The suprachiasmatic nucleus (SCN) of the anterior hypothalamus which is considered the biological clock, drives circadian rhythmicity of mainly all processes of physiology and behavior [1]. The SCN exhibits daily cycles of neuronal activity, with highest activation during the day and low during the night, as observed with the expression of c-Fos, glucose uptake and electrical activity [2], [3], [4]. The oscillatory properties of the SCN are suggested to rely on a transcription posttranslation feedback loop of clock genes (per1, 2 and 3; cry1 and 2; clock and bmal1) that produce 24 h cycles in individual cells [5]. Classically, the SCN is differentiated in two regions [6]: a ventrolateral and a dorsomedial area. The ventrolateral area receives projections from the retina, with information of the light/dark (LD) cycle. This alternating light–dark input permits a correct synchrony between internal and external oscillations, process necessary for adaptation and for efficient behavioral and physiological responses to the demands of the daily changing environment. This area also receives input from other external and internal stimuli that can serve as weak Zeitgebers, including arousal and activity [7], which contribute in a lower range to the adjustment of circadian rhythms. The dorsomedial area expresses endogenous rhythmicity and projects to diverse brain areas to transmit time information to the body and peripheral tissues via hormonal and autonomic signals [8].

Artificial light for long intervals during the night promotes altered activity schedules and reduced hours of sleep [9]. Both, arousal and activity combined with light at night can lead to conflicting time signals to the biological clock and lead to disturbed expression of circadian rhythms [10]. Recent evidence has pointed out that light at night as well as shift work and jet lag lead to circadian disruption, fatigue, irritability, depression and anxiety [11], [12], [13].

Depressive-like symptoms in animal models can be induced by stressful conditions due to early maternal separation or by exposing adult rodents to chronic mild stress [14], [15], [16]. Other models have used lesions or biochemical imbalance of brain areas involved in affective regulation to induce depressive-like behavior [17], [18]. Rodent models based on disruption of circadian rhythms provide a new perspective to study the induction of depression due to factors associated with modern life style, including light pollution.

Disruption of circadian rhythms in experimental models is commonly induced by frequent shifts of the LD cycle [19], by long periods of constant light [20], [21] by altered photoperiods [22], [23] or forced activity during the normal sleep phase [24]. Such altered photoperiods as well as LL have shown to drive out of phase daily rhythms in SCN cells [25], [26], [27], which is suggested to be the mechanism that drives behavioral rhythmicity. Exposing rodents to such conditions, leads to disruption of the sleep–wake temporal patterns, and a loss of circadian rhythmicity as measured with automatic monitoring systems of spontaneous activity [23], [24]. Altered circadian rhythms in rodents also lead to depressive-like symptoms, anxiety and anhedonia, expressed by reduced sucrose intake, altered patterns of food intake and high plasma levels of corticosterone [28], [29], [30], indicating that entrainment of circadian rhythms is necessary for efficient physiological and behavioral integrity.

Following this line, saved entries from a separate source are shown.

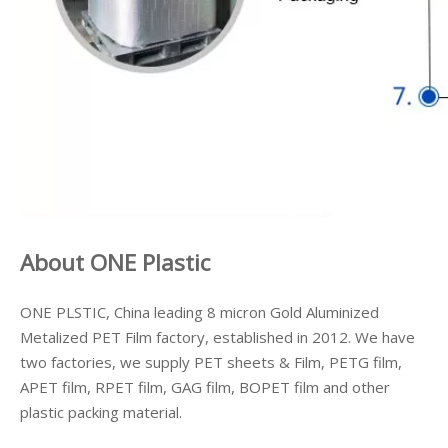
About ONE Plastic
ONE PLSTIC, China leading 8 micron Gold Aluminized
Metalized PET Film factory, established in 2012. We have
two factories, we supply PET sheets & Film, PETG film,
APET film, RPET film, GAG film, BOPET film and other
plastic packing material.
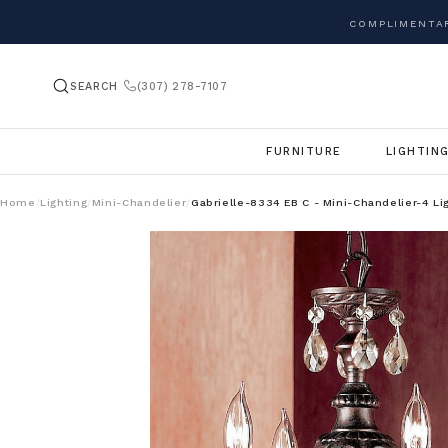
COMPLIMENTAR
SEARCH
(307) 278-7107
FURNITURE
LIGHTIN
Home
Lighting
Mini-Chandelier
Gabrielle-8334 EB C - Mini-Chandelier-4 Li
/
/
/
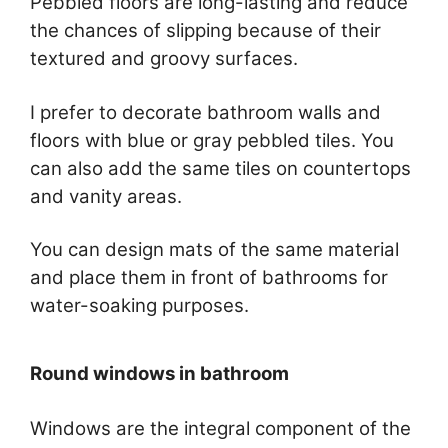
Pebbled floors are long-lasting and reduce
the chances of slipping because of their
textured and groovy surfaces.
I prefer to decorate bathroom walls and
floors with blue or gray pebbled tiles. You
can also add the same tiles on countertops
and vanity areas.
You can design mats of the same material
and place them in front of bathrooms for
water-soaking purposes.
Round windows in bathroom
Windows are the integral component of the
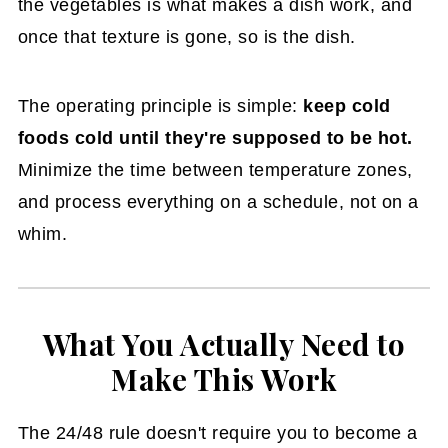
the vegetables is what makes a dish work, and
once that texture is gone, so is the dish.
The operating principle is simple:
keep cold
foods cold until they're supposed to be hot.
Minimize the time between temperature zones,
and process everything on a schedule, not on a
whim.
What You Actually Need to
Make This Work
The 24/48 rule doesn't require you to become a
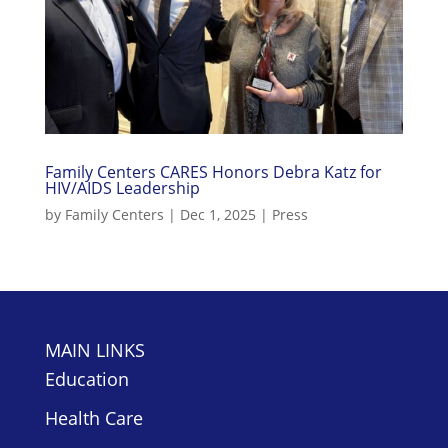
Family Centers CARES Honors Debra Katz for
HIV/AIDS Leadership
by
Family Centers
|
Dec 1, 2025
|
Press
MAIN LINKS
Education
Health Care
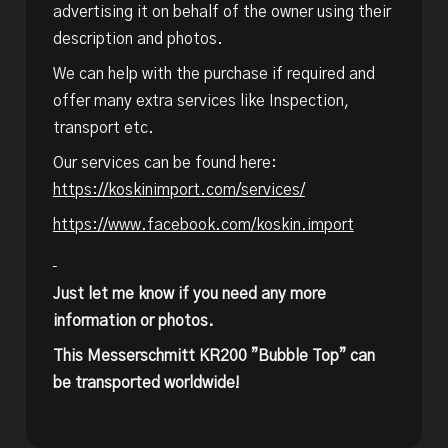
advertising it on behalf of the owner using their
description and photos.
We can help with the purchase if required and
offer many extra services like Inspection,
transport etc.
Our services can be found here:
https://koskinimport.com/services/
https://www.facebook.com/koskin.import
Just let me know if you need any more
information or photos.
This Messerschmitt KR200 ”Bubble Top” can
be transported worldwide!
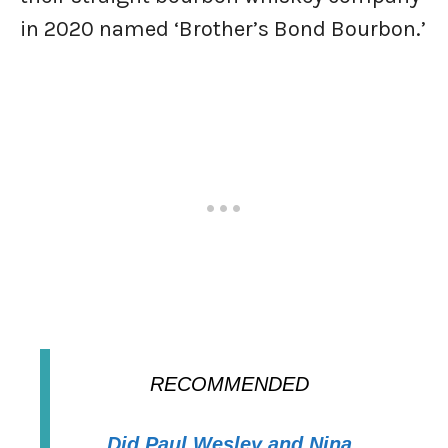
in 2020 named ‘Brother’s Bond Bourbon.’
RECOMMENDED
Did Paul Wesley and Nina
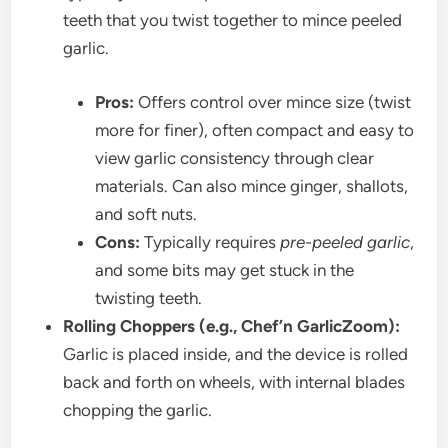
teeth that you twist together to mince peeled
garlic.
Pros:
Offers control over mince size (twist
more for finer), often compact and easy to
view garlic consistency through clear
materials. Can also mince ginger, shallots,
and soft nuts.
Cons:
Typically requires
pre-peeled garlic
,
and some bits may get stuck in the
twisting teeth.
Rolling Choppers (e.g., Chef’n GarlicZoom):
Garlic is placed inside, and the device is rolled
back and forth on wheels, with internal blades
chopping the garlic.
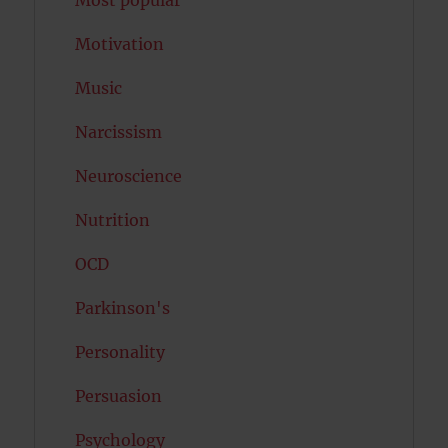
Most popular
Motivation
Music
Narcissism
Neuroscience
Nutrition
OCD
Parkinson's
Personality
Persuasion
Psychology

The aim of this study was to determine whether long term constant light, which produces circadian disruption, leads to depressive-like behaviors in rats and whether this condition is associated with altered activity of the SCN measured with c-Fos and circadian expression of corticosterone and melatonin, known to be driven by the SCN [31]. This study shows that circadian disruption due to chronic constant light results in loss of rhythmicity of general activity, anhedonia in the sucrose consumption test, and anxiety-like behaviors in an open field test. Circadian disruption by constant light induced a loss of circadian expression in plasma melatonin and corticosterone, and this last hormone exhibited higher levels along the 24 h cycle. Also, rats exposed to constant light exhibited decreased activity in the SCN as indicated by reduced c-Fos expression, confirming that an altered circadian system contributes to the development of depression.